A: 血管は血液を運ぶ管なのですが、水道管のようなものとはちょっと違います。コレステロールが血管の内側にたまって、血管が狭くなるというと、水道管に水垢がたまって通りが悪くなるような状態を想像するかもしれません。しかし、実際には、血管の内側には、内皮細胞という細胞が張り巡らされていて、その細胞のところどころに、血液中の異物を取り除いてくれる細胞もあります。その細胞が、血液中のLDLコレステロールを取り込んで、内皮細胞の下の層で太ってしまい、血管の内側に盛り上がるようになったものがアテロームです。このアテロームが大きくなって内皮細胞の膜を破ってしまうと、血栓といって、血液の塊ができて、場合によっては血管を詰まらせてしまいます。それが心筋梗塞や脳梗塞の原因となります。

 

Q: アテロームは一度できてしまっても小さくなるのですか?

A: アテロームの中に入ったコレステロールは、HDLコレステロールが取り除いて肝臓に運んでくれます。HDLコレステロールが多ければ、アテロームの中のLDLコレステロールは肝臓に運ばれるので、アテロームは小さくなります。HDLコレステロールが「善玉」と呼ばれる所以です。

 

Q: 血管年齢を調べる検査を受けたら100歳という結果が出てしまいました。まだ70代です。どのように考えたらいいのでしょうか?また、血管年齢を若くすることはできるのでしょうか?
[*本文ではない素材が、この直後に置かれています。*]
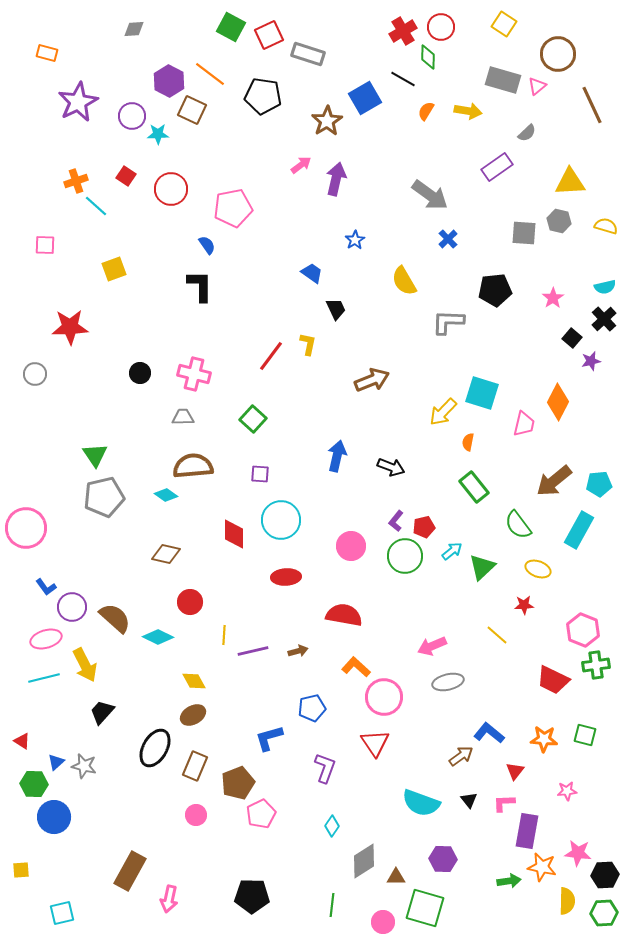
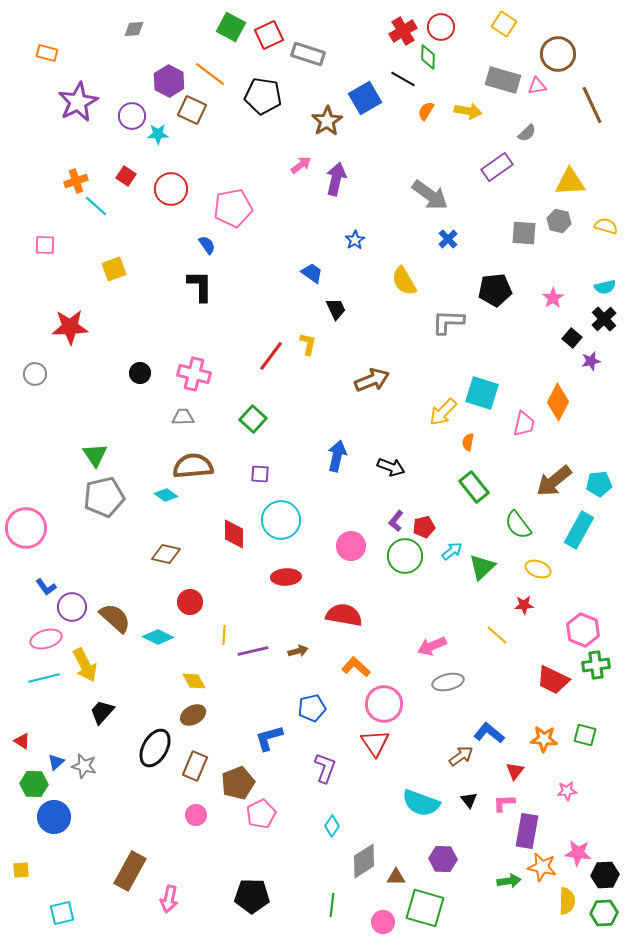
pink triangle at (537, 86): rotated 30 degrees clockwise
pink circle at (384, 697): moved 7 px down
A: 血管年齢の検査で調べていることは、動脈の中を流れる血液の流速と、左右の血圧の差です。それが血管の硬さや、血管のつまりを間接的に示すことから、動脈硬化の指標のひとつとして検査されます。年齢とともに動脈硬化は進んできますので、血液の流速は年齢とともに速くなります。検査の結果を流速で表してもあまりぴんとこないので、年齢の平均値と対比させて、血管年齢として表示することが一般的になっています。平均値といっても幅はありますので、その検査で算出された血管年齢を気にすることはないと思います。多少動脈硬化はあるという目安だと思ってください。また、検査を繰り返してもあまり変化はないかもしれません。検査するのは腕や足の血管ですから、それらの動脈硬化の程度と、心臓や脳の血管の動脈硬化が必ずしも並行するとは限りませんので、あくまでも目安と思ったほうがいいと思います。